Dr. Hugh Sampson, one of the most respected allergists in North America, developed a grading system for defining the severity of anaphylaxis. In this system, grade 1 anaphylaxis is characterized by milder symptoms, such as skin rashes or hives. Grade 5 anaphylaxis, referred to as a “dance with death”, involves more severe symptoms, such as collapsing due to a severe drop in blood pressure, cardio-respiratory arrest, or a loss of consciousness.

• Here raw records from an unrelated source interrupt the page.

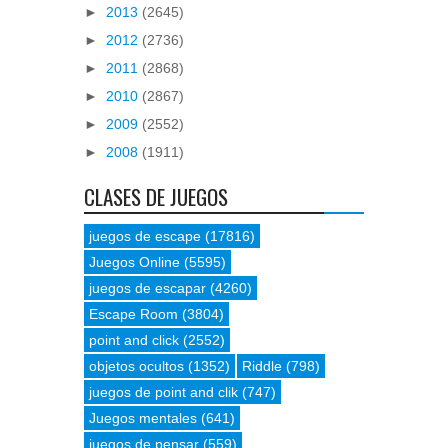
►
2013
(2645)
►
2012
(2736)
►
2011
(2868)
►
2010
(2867)
►
2009
(2552)
►
2008
(1911)
CLASES DE JUEGOS
juegos de escape
(17816)
Juegos Online
(5595)
juegos de escapar
(4260)
Escape Room
(3804)
point and click
(2552)
objetos ocultos
(1352)
Riddle
(798)
juegos de point and clik
(747)
Juegos mentales
(641)
juegos de pensar
(559)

For anyone at risk for anaphylaxis, an epinephrine device remains the most important tool to halt this often near-disastrous “dance with death”. A relatively new and unique product called Twinject™ is now available in Canada (see www.twinject.ca). The Twinject™ is an auto-injecting device administered into the thigh, rather than the buttocks or blood vessels. It comes in two strengths of epinephrine, which is based on a patient’s weight: 0.15 mg for people 15-20 kg, and 0.30 mg for people more than 30 kg.
One of the main benefits of this new anaphylactic treatment tool is that it provides a second dose of adrenaline, hence the name Twinject™. It has been estimated that as many as one-third of children who have a grade 4 to 5 anaphylactic reaction will have a biphasic reaction; that is, they relapse after an initial improvement from the first dose of epinephrine.
Numerous studies have confirmed that both caregivers and some doctors are insufficiently aware of the correct use of epinephrine devices. Research shows that in close to 90% of school-related anaphylactic episodes, the medication is administered in the nurse's office. The vast majority of patients are then sent to the emergency department.
All school staff, including the bus drivers who take students to and from school, should have access to a written protocol to be activated should an unexpected anaphylactic episode occur. It is important to remember that when such a scary event unfolds, first inject the epinephrine, and then call 911.